EXERCISE PROMPT
Set down exactly the lines from the one containing "BẢO HỘ LAO ĐỘNG HÀN QUỐC" through the last line of the data below, and no others.

MATERIAL PROVIDED
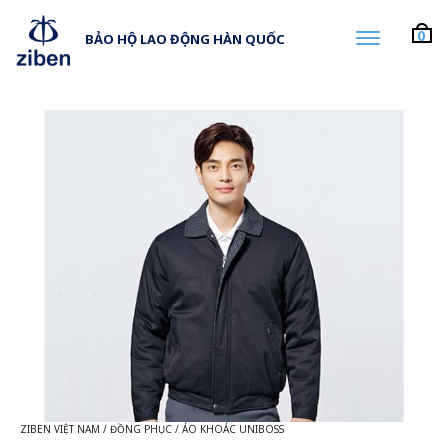
0
BẢO HỘ LAO ĐỘNG HÀN QUỐC
ZIBEN VIỆT NAM
/
ĐỒNG PHỤC
/
ÁO KHOÁC UNIBOSS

ANSWER TO THIS PROBLEM
BẢO HỘ LAO ĐỘNG HÀN QUỐC
ZIBEN VIỆT NAM
/
ĐỒNG PHỤC
/
ÁO KHOÁC UNIBOSS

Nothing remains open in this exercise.